As can be seen from the above description, the ceramic substrate generally includes at least two copper foil layers, which are adjacent to and independent of each other on the ceramic substrate. Thus, the DBC solder layer region 20 may be further processed, in which case the DBC solder layer region 20 further comprises a sub-region dividing line 30 for separating two adjacent DBC sub-regions 50, so that a number of DBC sub-regions 50 are formed separately in the DBC solder layer region 20 by means of said sub-region dividing line 30, as shown in fig. 4. The DBC sub-region 50 is the location area where the copper foil layer is located.
In the ultrasonic image of the DBC solder layer, it is necessary to search for the void region 40 in which the void defect is determined to exist. When searching the hole area 40, the DBC sub-area 50 where any hole area 40 is located may also be determined according to the position of the hole area 40. Therefore, based on the DBC solder layer division image, the searched cavity area 40 and the DBC sub-area 50 where the cavity area 40 is located, the cavity rate of the current DBC solder layer ultrasonic image is determined, where the cavity rate includes the total cavity rate of the entire solder layer and/or the sub-area cavity rate of the solder layer corresponding to each DBC sub-area 50.
In one embodiment of the invention, when the profile extraction is carried out on the DBC solder layer region image to generate the DBC solder layer segmentation image, the method comprises a coarse screening processing step and a fine screening processing step which are sequentially carried out, wherein,
in the coarse screening treatment step, binarizing treatment is carried out on the ultrasonic image of the DBC solder layer, morphological open operation is carried out after the binarization treatment, and a DBC solder layer segmentation image is generated after the open operation;
in the fine screening process step, the DBC solder layer region 20 obtained in the coarse screening process step is processed to obtain a sub-region dividing line 30 for separating two adjacent DBC sub-regions 50 within the DBC solder layer region 20.
Specifically, the DBC solder layer ultrasonic images are sequentially processed by the rough screening process step and the fine screening process step, after which the DBC solder layer divided images can be obtained, and after the fine screening process, the sub-region dividing line 30 can be further obtained. The course of the coarse screening process step and the fine screening process step will be specifically described in detail below.
In one embodiment of the present invention, when the step of coarse screening is performed to binarize the ultrasonic image of the DBC solder layer, an ultrasonic binarized image of the DBC solder layer is obtained, and the step of performing binarization on the ultrasonic image of the DBC solder layer includes:
wherein ,is the DBC solder layer in the ultrasonic image>Gray value of dot pixel +.>Inside the ultrasound binary image for DBC solder layer +.>Gray value after point pixel binarization processing, < >>、/>A binary division threshold value is generated based on the gray value distribution state of the DBC solder layer ultrasonic image.

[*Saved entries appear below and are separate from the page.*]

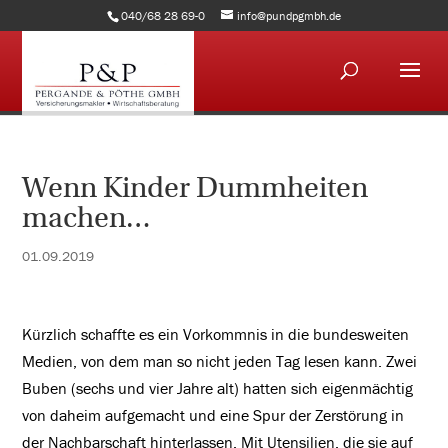
040/68 28 69-0
info@pundpgmbh.de
Wenn Kinder Dummheiten
machen…
01.09.2019
Kürzlich schaffte es ein Vorkommnis in die bundesweiten
Medien, von dem man so nicht jeden Tag lesen kann. Zwei
Buben (sechs und vier Jahre alt) hatten sich eigenmächtig
von daheim aufgemacht und eine Spur der Zerstörung in
der Nachbarschaft hinterlassen. Mit Utensilien, die sie auf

In particular, the method comprises the steps of,、/>ultrasonic imaging for DBC solder layerX-axis coordinates and y-axis coordinates of the pixel points in the pixel coordinate system. When binarizing an ultrasonic image of a DBC solder layer, it is necessary to first arrange a binarization division threshold value +.>Binarized segmentation threshold +.>. In determining the binarized segmentation threshold +.>Binarized segmentation threshold +.>In this case, the gray value distribution of pixels in the ultrasonic image of the DBC solder layer may be counted in the form of a histogram, etc., as shown in fig. 7, which shows a histogram of the gray value distribution, and in fig. 7, the abscissa represents the gray value and the ordinate represents the number of pixels of the gray value. From the gray value distribution histogram, the interval of gray value concentrated distribution can be determined, and in fig. 7, the interval of gray value concentrated distribution is 71 to 118, and at this time, there are: />,/>
When the pixel gray value in the ultrasonic image of the DBC solder layer is other, the corresponding binary segmentation threshold value can be obtained by referring to the above descriptionBinarized segmentation threshold +.>After that, binarization processing can be performed in the above-described manner to obtain an ultrasonic binarized image of the DBC solder layer.

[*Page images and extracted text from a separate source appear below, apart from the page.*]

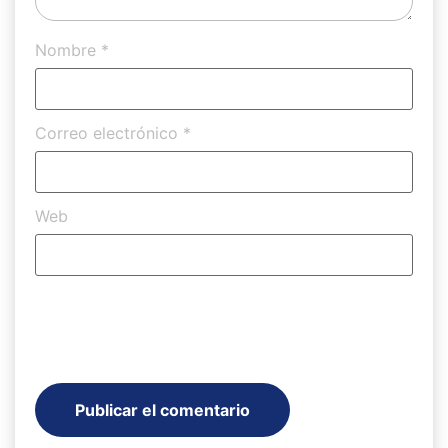
Nombre
*
Correo electrónico
*
Web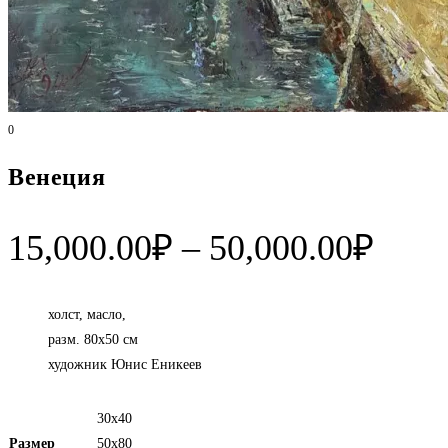
0
Венеция
Диап
15,000.00
₽
–
50,000.00
₽
цен:
15,0
холст, масло,
разм. 80х50 см
–
художник Юнис Еникеев
50,0
30х40
Размер
50х80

In one embodiment of the present invention, when performing a morphological open operation, the operation core of the morphological open operation includes an open operation square core, wherein,
the size of the open operation square kernel is 12 dimensions.
Specifically, the method is mainly used for eliminating boundary noise when morphological open operation is carried out on the ultrasonic binary image of the DBC solder layer. The size of the open operation square kernel is 12 dimensions, specifically, the open operation square kernel can be characterized as a 12-order square matrix, of course, the size of the open operation square kernel can also take other dimensions, and can be specifically selected according to requirements. The method and process of performing morphological open operation on the ultrasonic binary image of the DBC solder layer by using the open operation square check can be consistent with the prior art, and will not be repeated here.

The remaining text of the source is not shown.